Sidoarjo – Isu warung Madura kembali memanas. Kali ini, bukan soal keributan antar warga, melainkan jam operasionalnya. Kementerian Koperasi dan UKM (Kemenkop UKM) menyorot jam operasional toko kelontong ini yang 24 jam sehari, 7 hari seminggu. Hal ini dikhawatirkan menjadi persaingan tidak sehat bagi minimarket.
Beragam tanggapan pun muncul. Di antaranya, Edy R.A Tarigan, Ketua DPC PERADI SAI Sidoarjo Raya, yang mempertanyakan kewenangan Kemenkop UKM mengatur jam operasional warung Madura. Ia menilai hal ini sebagai bentuk ketidakadilan dan mengerdilkan usaha rakyat kecil.
“Masih banyak minimarket yang buka 24 jam. Justru itu yang harus diperketat pengawasannya. Pemerintah harus tegas melindungi usaha mikro dan kecil,” tegas Etar.
Di sisi lain, Sadik, pemilik Warung Madura Sila, mengaku tak sanggup jika jam operasionalnya dibatasi. Ia harus menanggung biaya sewa tempat dan menghidupi keluarga dengan modal pas-pasan.
“Kalau dibatasi jam buka, omzet tidak nutup. Kami berharap aturan itu tidak sampai ke Sidoarjo,” harap Sadik.
Aturan dan Realita
Perlu diketahui, aturan yang disorot Kemenkop UKM adalah Peraturan Daerah (Perda) Klungkung Nomor 13 Tahun 2018. Perda ini mengatur jam operasional minimarket, hypermarket, department store, dan supermarket, bukan warung Madura.

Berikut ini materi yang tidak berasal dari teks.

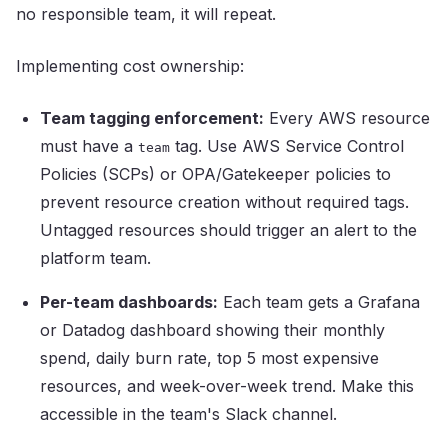
no responsible team, it will repeat.
Implementing cost ownership:
Team tagging enforcement:
Every AWS resource
must have a
tag. Use AWS Service Control
team
Policies (SCPs) or OPA/Gatekeeper policies to
prevent resource creation without required tags.
Untagged resources should trigger an alert to the
platform team.
Per-team dashboards:
Each team gets a Grafana
or Datadog dashboard showing their monthly
spend, daily burn rate, top 5 most expensive
resources, and week-over-week trend. Make this
accessible in the team's Slack channel.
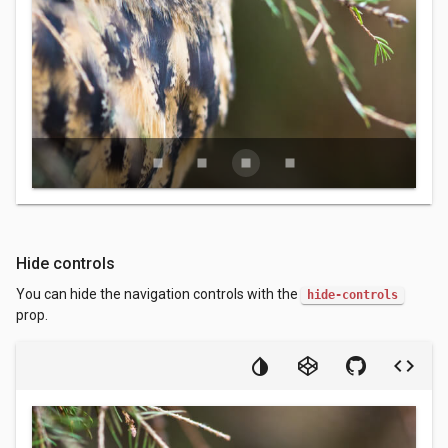
stop
stop
stop
stop
Hide controls
You can hide the navigation controls with the
hide-controls
prop.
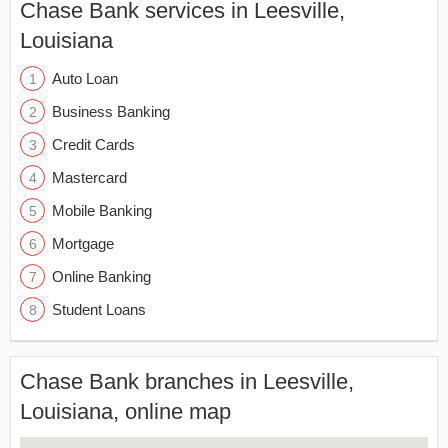
Chase Bank services in Leesville,
Louisiana
Auto Loan
Business Banking
Credit Cards
Mastercard
Mobile Banking
Mortgage
Online Banking
Student Loans
Chase Bank branches in Leesville,
Louisiana, online map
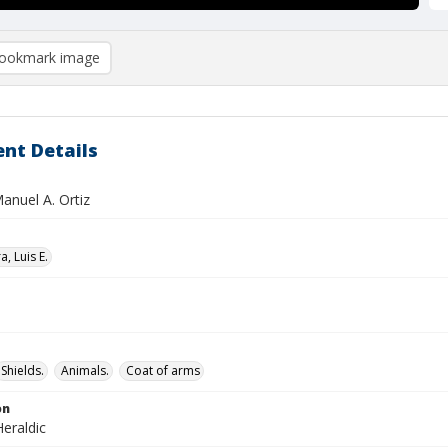
ookmark image
nt Details
Manuel A. Ortiz
, Luis E.
Shields.
Animals.
Coat of arms
on
eraldic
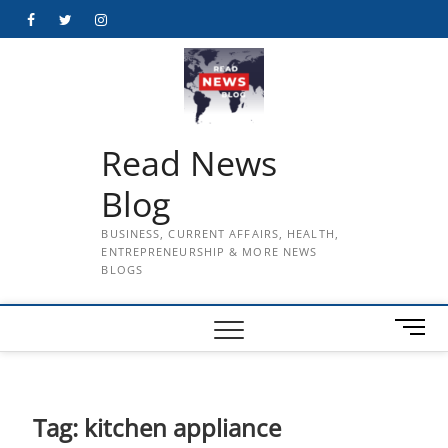
Skip
Facebook
Twitter
Instagram
to
content
Read News
Blog
BUSINESS, CURRENT AFFAIRS, HEALTH,
ENTREPRENEURSHIP & MORE NEWS
BLOGS
M
e
n
u
B
Tag:
kitchen appliance
u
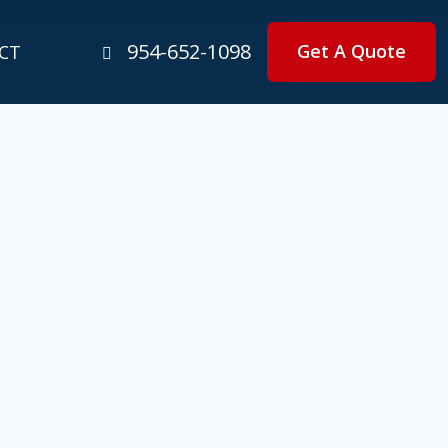
954-652-1098
Get A Quote
CT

Kementerian Koperasi dan UKM sendiri telah mengklarifikasi bahwa mereka tidak melarang warung Madura buka 24 jam. Hal ini sesuai dengan pernyataan Sekretaris Kemenkop UKM Arif Rahman Hakim.
Dilema dan Solusi
Isu jam operasional warung Madura ini menunjukkan dilema antara aturan dan realita kehidupan masyarakat. Di satu sisi, pemerintah perlu mengatur agar tercipta persaingan usaha yang sehat. Di sisi lain, ada banyak warung Madura yang mengandalkan usaha ini untuk menghidupi keluarga.
Solusinya mungkin bukan pada pelarangan total, melainkan pada pengaturan yang lebih adil dan bijaksana. Pemerintah daerah bisa mempertimbangkan untuk membuat regulasi khusus yang mengatur jam operasional warung Madura, dengan mempertimbangkan kebutuhan dan kondisi mereka.

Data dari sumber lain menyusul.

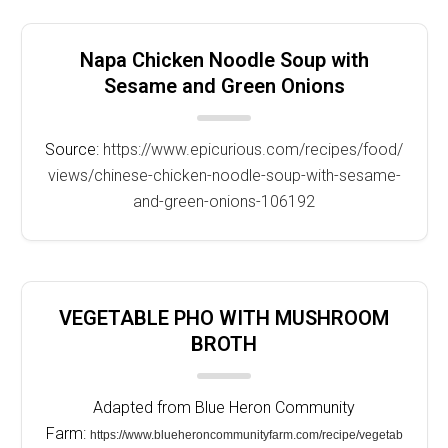
Napa Chicken Noodle Soup with
Sesame and Green Onions
Source:
https://www.epicurious.com/recipes/food/
views/chinese-chicken-noodle-soup-with-sesame-
and-green-onions-106192
VEGETABLE PHO WITH MUSHROOM
BROTH
Adapted from Blue Heron Community
Farm:
https://www.blueheroncommunityfarm.com/recipe/vegetab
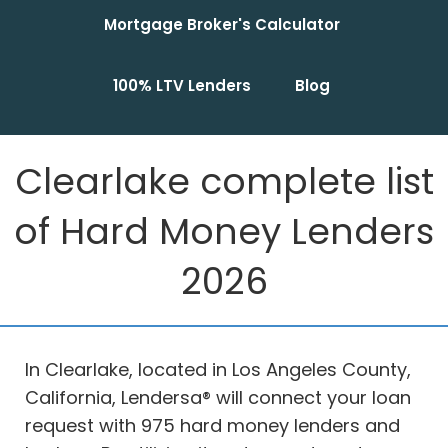
Mortgage Broker's Calculator
100% LTV Lenders
Blog
Clearlake complete list
of Hard Money Lenders
2026
In Clearlake, located in Los Angeles County,
California, Lendersa® will connect your loan
request with 975 hard money lenders and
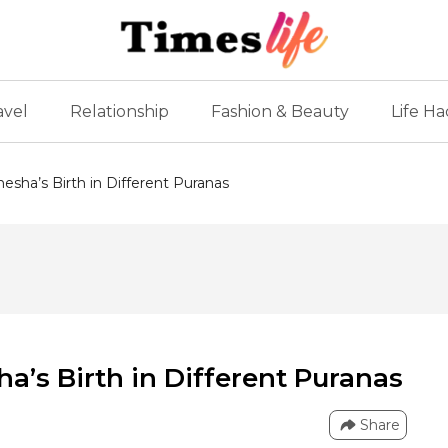
avel
Relationship
Fashion & Beauty
Life Ha
esha’s Birth in Different Puranas
a’s Birth in Different Puranas
Share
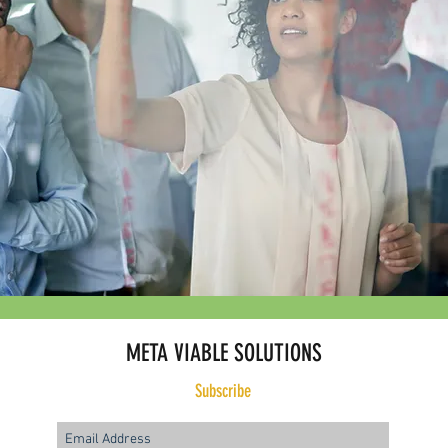
META VIABLE SOLUTIONS
Subscribe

Pendekatan edukasi dan pendampingan juga bisa dilakukan untuk membantu warung Madura meningkatkan daya saingnya, tanpa harus membatasi jam operasional mereka.
Warung Madura bukan hanya soal 24 jam. Di baliknya, ada cerita tentang perjuangan hidup dan upaya menghidupi keluarga. Pemerintah perlu mencari solusi yang adil dan bijaksana agar semua pihak dapat hidup berdampingan dan berusaha dengan baik.